- **Data supplied**:
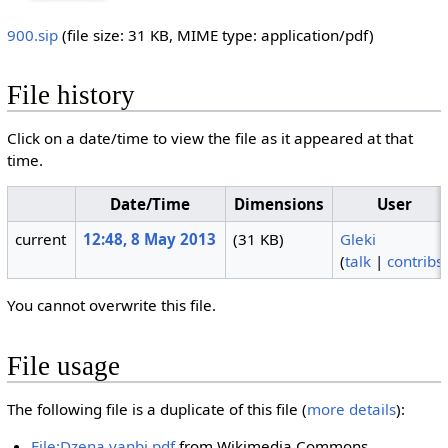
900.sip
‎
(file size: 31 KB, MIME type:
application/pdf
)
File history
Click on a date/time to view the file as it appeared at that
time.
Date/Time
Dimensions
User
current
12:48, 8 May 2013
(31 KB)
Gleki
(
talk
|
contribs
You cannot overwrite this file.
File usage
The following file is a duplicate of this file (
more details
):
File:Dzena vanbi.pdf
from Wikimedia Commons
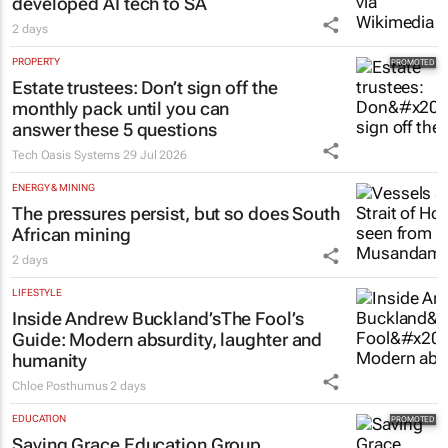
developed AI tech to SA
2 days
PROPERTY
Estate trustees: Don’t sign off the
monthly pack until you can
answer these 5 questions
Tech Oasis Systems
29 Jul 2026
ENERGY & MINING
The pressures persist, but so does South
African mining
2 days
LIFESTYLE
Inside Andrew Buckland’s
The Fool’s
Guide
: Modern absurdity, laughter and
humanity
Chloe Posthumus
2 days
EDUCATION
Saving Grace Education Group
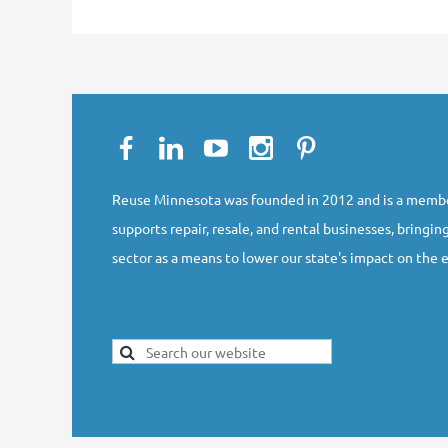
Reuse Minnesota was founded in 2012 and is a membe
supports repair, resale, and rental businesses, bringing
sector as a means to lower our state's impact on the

- **What you should do**:
An exact copy of all entries is needed, with no pictures in it.

- **Solution to the problem**:
900.sip
‎
(file size: 31 KB, MIME type:
application/pdf
)
File history
Click on a date/time to view the file as it appeared at that
time.
Date/Time
Dimensions
User
current
12:48, 8 May 2013
(31 KB)
Gleki
(
talk
|
contribs
You cannot overwrite this file.
File usage
The following file is a duplicate of this file (
more details
):
File:Dzena vanbi.pdf
from Wikimedia Commons
developed AI tech to SA
2 days
PROPERTY
Estate trustees: Don’t sign off the
monthly pack until you can
answer these 5 questions
Tech Oasis Systems
29 Jul 2026
ENERGY & MINING
The pressures persist, but so does South
African mining
2 days
LIFESTYLE
Inside Andrew Buckland’s
The Fool’s
Guide
: Modern absurdity, laughter and
humanity
Chloe Posthumus
2 days
EDUCATION
Saving Grace Education Group
Reuse Minnesota was founded in 2012 and is a membe
supports repair, resale, and rental businesses, bringing
sector as a means to lower our state's impact on the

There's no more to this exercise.